Quando il nostro contesto lavorativo ci fa sentire continuamente inadeguati, quando il mettersi in discussione non basta, è necessario avere il coraggio di lasciare i “carnefici” a se stessi.

In un mondo in cui il business ci costringe a superare i nostri limiti di tempo e concentrazione, ricordiamoci sempre che vale la pena perdere un cliente ma non vale la pena perdere la nostra professionalità.

Uscire dal complesso del senso di colpa non è facile. Ma la storia che vorrei farti risolvere è un po’ questa.
Di fronte all’ennesima critica sulla tua mancanza di competenza e sull’opportunità di acquisirla rapidamente a scapito di un collega da sempre corretto con te, cosa faresti?
Quale alternativa proporresti?

Io ci vedo tre plausibili finali.
1) Acquisire quella competenza a scapito del collega. Rinunciando a fare squadra e quindi a conquistare progetti futuri con un professionista da sempre corretto e affidabile.

2) Acquisire quella competenza in tempi più lunghi rispetto a quelli richiesti. Perdere la propria occasione e rimanere in buoni contatti con un collega affidabile. E un giorno, forse, farà squadra con lui/lei se non avrà già spiccato il volo.
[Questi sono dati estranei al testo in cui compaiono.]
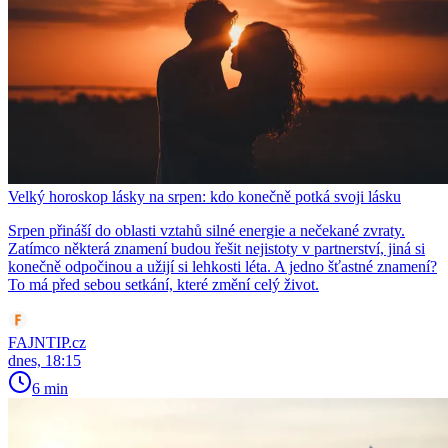
Velký horoskop lásky na srpen: kdo konečně potká svoji lásku
Srpen přináší do oblasti vztahů silné energie a nečekané zvraty.
Zatímco některá znamení budou řešit nejistoty v partnerství, jiná si
konečně odpočinou a užijí si lehkosti léta. A jedno šťastné znamení?
To má před sebou setkání, které změní celý život.
FAJNTIP.cz
dnes, 18:15
6 min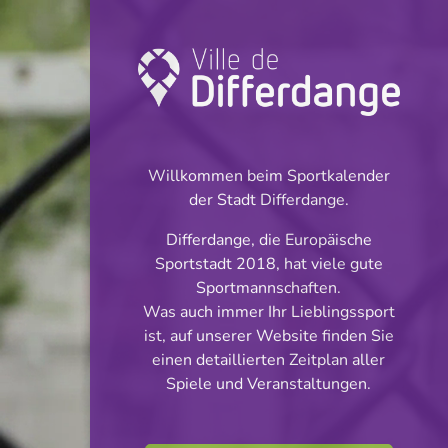
Turnier:
Basketball
Willkommen beim Sportkalender
INFOS
der Stadt Differdange.
Differdange, die Europäische
05.10.2024
Sportstadt 2018, hat viele gute
17:15
Sportmannschaften.
Hall polyvalent et sportif Rodange
Was auch immer Ihr Lieblingssport
ist, auf unserer Website finden Sie
W-Nationale 2:Tour
einen detaillierten Zeitplan aller
Teilen
Spiele und Veranstaltungen.
qualificatif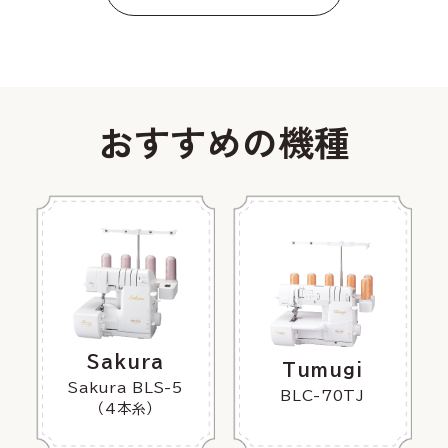
おすすめの機種
Sakura
Tumugi
Sakura BLS-5
BLC-70TJ
（4本糸）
3) Usare le competenze che si hanno per fare squadra con chi attualmente possiede la competenza oggetto di critica, e domandarsi se la critica era finalizzata alla crescita o allo sminuire la propria professionalità.

Ci sono tanti altri finali probabilmente migliori.
Quello che mi appartiene è il terzo, perché lo ripeto, vale la pena perdere un cliente ma non vale le pena perdere la nostra professionalità. Anche dal punto di vista etico.


Nel mio lavoro ho visto tante volte sorgere dubbi e senso di colpa sulla propria qualità lavorativa a professioniste straordinarie.
Dominate da sempre dalla costante necessità di dimostrare di essere brave. Anzi eccellenti. Senza riuscire a vedere che il dimostrare di essere abbastanza brave stava offuscando la loro stessa competenza.
Per questo il senso di colpa non è che il più solitario dei sostantivi professionali al femminile.
Perché inconsciamente agisce agghindandosi con le ricche vesti di uno stimolo di crescita quando, in realtà, è solo l’arma di un business che tende a mortificare talenti prestanti ma alcune volte insicuri.